[Opening Dataset excerpt section]

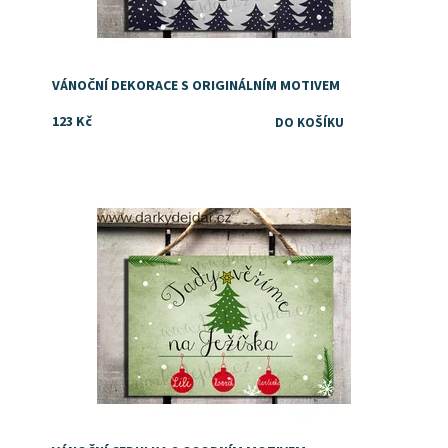
VÁNOČNÍ DEKORACE S ORIGINÁLNÍM MOTIVEM
123 Kč
Dostupnost:
Skladem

[Closing Dataset excerpt section]

*Problem:* Quote the data above in full, leaving out the pictures it holds.

*Result of this exercise:*
VÁNOČNÍ DEKORACE S ORIGINÁLNÍM MOTIVEM
123 Kč
Dostupnost:
Skladem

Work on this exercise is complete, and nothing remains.